Instructions for the task:
Within the entries below, find each line containing the word "管理工具" and copy it.

[Data section Boundary: Start]

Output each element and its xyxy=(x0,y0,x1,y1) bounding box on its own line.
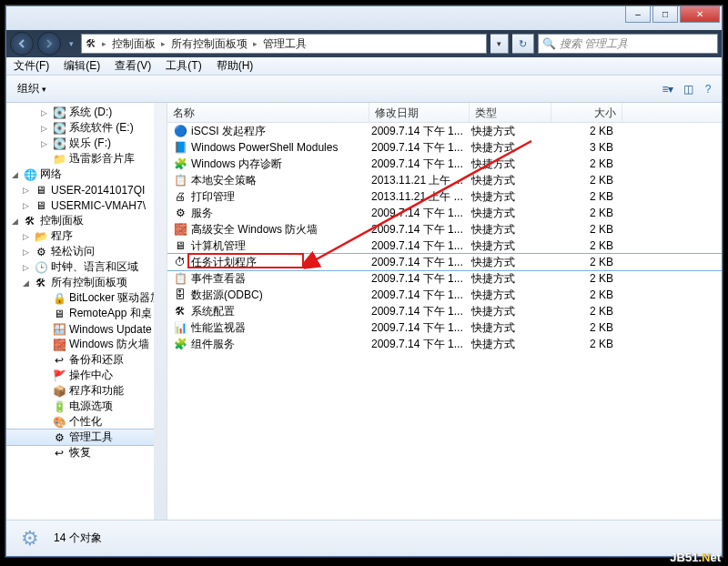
breadcrumb[interactable]: 控制面板 xyxy=(108,35,159,53)
breadcrumb[interactable]: 所有控制面板项 xyxy=(167,35,251,53)
tree-icon: 📁 xyxy=(52,152,66,167)
nav-history-dropdown[interactable]: ▾ xyxy=(65,34,77,54)
file-row[interactable]: 🖨打印管理2013.11.21 上午 ...快捷方式2 KB xyxy=(167,188,722,205)
file-row[interactable]: 🔵iSCSI 发起程序2009.7.14 下午 1...快捷方式2 KB xyxy=(167,123,722,139)
expand-icon[interactable]: ▷ xyxy=(23,263,34,272)
maximize-button[interactable]: □ xyxy=(652,6,678,23)
tree-item[interactable]: 🔋电源选项 xyxy=(6,399,167,414)
tree-item[interactable]: ↩恢复 xyxy=(6,445,167,460)
search-input[interactable]: 🔍 搜索 管理工具 xyxy=(538,34,718,54)
file-row[interactable]: ⏱任务计划程序2009.7.14 下午 1...快捷方式2 KB xyxy=(167,254,722,270)
file-type: 快捷方式 xyxy=(471,173,553,188)
close-button[interactable]: ✕ xyxy=(680,6,720,23)
tree-item[interactable]: 📦程序和功能 xyxy=(6,383,167,399)
file-icon: 🖥 xyxy=(173,238,187,253)
tree-icon: 🖥 xyxy=(34,198,48,213)
file-date: 2013.11.21 上午 ... xyxy=(371,189,471,205)
tree-item[interactable]: 🪟Windows Update xyxy=(6,321,167,337)
tree-item[interactable]: 🎨个性化 xyxy=(6,414,167,430)
view-options-button[interactable]: ≡▾ xyxy=(660,82,676,96)
file-date: 2009.7.14 下午 1... xyxy=(371,222,471,238)
col-date[interactable]: 修改日期 xyxy=(369,103,470,122)
preview-pane-button[interactable]: ◫ xyxy=(680,82,696,96)
expand-icon[interactable]: ▷ xyxy=(23,232,34,241)
search-placeholder: 搜索 管理工具 xyxy=(560,36,628,52)
file-row[interactable]: 🧱高级安全 Windows 防火墙2009.7.14 下午 1...快捷方式2 … xyxy=(167,221,722,238)
menu-file[interactable]: 文件(F) xyxy=(6,58,56,74)
expand-icon[interactable]: ◢ xyxy=(23,278,34,288)
back-button[interactable] xyxy=(10,32,34,56)
tree-item[interactable]: ⚙管理工具 xyxy=(6,430,167,445)
tree-icon: ⚙ xyxy=(52,430,66,445)
tree-item[interactable]: ▷💽系统 (D:) xyxy=(6,105,167,120)
expand-icon[interactable]: ◢ xyxy=(12,170,23,179)
file-size: 2 KB xyxy=(553,338,619,350)
file-row[interactable]: 📊性能监视器2009.7.14 下午 1...快捷方式2 KB xyxy=(167,319,722,336)
col-type[interactable]: 类型 xyxy=(470,103,551,122)
tree-item[interactable]: ↩备份和还原 xyxy=(6,352,167,368)
menu-help[interactable]: 帮助(H) xyxy=(209,58,261,74)
file-row[interactable]: 📋事件查看器2009.7.14 下午 1...快捷方式2 KB xyxy=(167,270,722,287)
menu-view[interactable]: 查看(V) xyxy=(107,58,158,74)
menu-edit[interactable]: 编辑(E) xyxy=(56,58,107,74)
file-type: 快捷方式 xyxy=(471,124,553,139)
file-type: 快捷方式 xyxy=(471,222,553,238)
file-list[interactable]: 🔵iSCSI 发起程序2009.7.14 下午 1...快捷方式2 KB📘Win… xyxy=(167,123,722,520)
file-icon: 🗄 xyxy=(173,288,187,302)
tree-item[interactable]: ▷💽系统软件 (E:) xyxy=(6,120,167,136)
expand-icon[interactable]: ▷ xyxy=(41,139,52,148)
file-size: 2 KB xyxy=(553,125,619,137)
expand-icon[interactable]: ▷ xyxy=(41,124,52,133)
tree-item[interactable]: 🧱Windows 防火墙 xyxy=(6,337,167,352)
file-name: 数据源(ODBC) xyxy=(191,288,371,303)
tree-label: 时钟、语言和区域 xyxy=(51,259,138,275)
col-size[interactable]: 大小 xyxy=(551,103,622,122)
tree-item[interactable]: ▷⚙轻松访问 xyxy=(6,244,167,259)
tree-item[interactable]: ▷💽娱乐 (F:) xyxy=(6,136,167,151)
breadcrumb[interactable]: 管理工具 xyxy=(259,35,310,53)
chevron-right-icon[interactable]: ▸ xyxy=(100,39,108,48)
file-row[interactable]: 📘Windows PowerShell Modules2009.7.14 下午 … xyxy=(167,139,722,156)
tree-item[interactable]: ▷📂程序 xyxy=(6,228,167,244)
chevron-right-icon[interactable]: ▸ xyxy=(159,39,167,48)
forward-button[interactable] xyxy=(37,32,61,56)
file-row[interactable]: 🧩Windows 内存诊断2009.7.14 下午 1...快捷方式2 KB xyxy=(167,156,722,172)
menu-tools[interactable]: 工具(T) xyxy=(158,58,208,74)
refresh-button[interactable]: ↻ xyxy=(512,34,534,54)
col-name[interactable]: 名称 xyxy=(167,103,369,122)
tree-item[interactable]: ▷🖥USERMIC-VMAH7\ xyxy=(6,197,167,213)
expand-icon[interactable]: ▷ xyxy=(23,186,34,195)
file-row[interactable]: 🗄数据源(ODBC)2009.7.14 下午 1...快捷方式2 KB xyxy=(167,287,722,303)
tree-item[interactable]: 🖥RemoteApp 和桌 xyxy=(6,306,167,321)
organize-button[interactable]: 组织 ▾ xyxy=(12,79,52,98)
file-row[interactable]: 📋本地安全策略2013.11.21 上午 ...快捷方式2 KB xyxy=(167,172,722,188)
address-dropdown[interactable]: ▾ xyxy=(490,34,509,54)
address-bar[interactable]: 🛠 ▸ 控制面板 ▸ 所有控制面板项 ▸ 管理工具 xyxy=(81,34,487,54)
tree-item[interactable]: 🔒BitLocker 驱动器加 xyxy=(6,290,167,306)
tree-label: 程序 xyxy=(51,228,73,244)
tree-item[interactable]: ◢🛠控制面板 xyxy=(6,213,167,228)
help-button[interactable]: ? xyxy=(700,82,716,96)
tree-item[interactable]: 📁迅雷影音片库 xyxy=(6,151,167,167)
file-row[interactable]: ⚙服务2009.7.14 下午 1...快捷方式2 KB xyxy=(167,205,722,221)
tree-item[interactable]: ▷🖥USER-20141017QI xyxy=(6,182,167,197)
file-row[interactable]: 🖥计算机管理2009.7.14 下午 1...快捷方式2 KB xyxy=(167,238,722,254)
expand-icon[interactable]: ▷ xyxy=(41,108,52,117)
file-type: 快捷方式 xyxy=(471,304,553,319)
minimize-button[interactable]: – xyxy=(625,6,651,23)
tree-item[interactable]: 🚩操作中心 xyxy=(6,368,167,383)
tree-icon: 🌐 xyxy=(23,167,37,182)
tree-item[interactable]: ◢🌐网络 xyxy=(6,167,167,182)
navigation-pane[interactable]: ▷💽系统 (D:)▷💽系统软件 (E:)▷💽娱乐 (F:)📁迅雷影音片库◢🌐网络… xyxy=(6,103,167,520)
column-header[interactable]: 名称 修改日期 类型 大小 xyxy=(167,103,722,123)
chevron-right-icon[interactable]: ▸ xyxy=(251,39,259,48)
expand-icon[interactable]: ◢ xyxy=(12,217,23,226)
expand-icon[interactable]: ▷ xyxy=(23,248,34,257)
file-date: 2013.11.21 上午 ... xyxy=(371,173,471,188)
tree-item[interactable]: ◢🛠所有控制面板项 xyxy=(6,275,167,290)
expand-icon[interactable]: ▷ xyxy=(23,201,34,210)
file-row[interactable]: 🛠系统配置2009.7.14 下午 1...快捷方式2 KB xyxy=(167,303,722,319)
file-row[interactable]: 🧩组件服务2009.7.14 下午 1...快捷方式2 KB xyxy=(167,336,722,352)
file-type: 快捷方式 xyxy=(471,255,553,270)
tree-item[interactable]: ▷🕒时钟、语言和区域 xyxy=(6,259,167,275)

[Data section Boundary: End]

Exercise solution:
search-input[interactable]: 🔍 搜索 管理工具 xyxy=(538,34,718,54)
search-placeholder: 搜索 管理工具 xyxy=(560,36,628,52)
tree-item[interactable]: ⚙管理工具 xyxy=(6,430,167,445)
breadcrumb[interactable]: 管理工具 xyxy=(259,35,310,53)
address-bar[interactable]: 🛠 ▸ 控制面板 ▸ 所有控制面板项 ▸ 管理工具 xyxy=(81,34,487,54)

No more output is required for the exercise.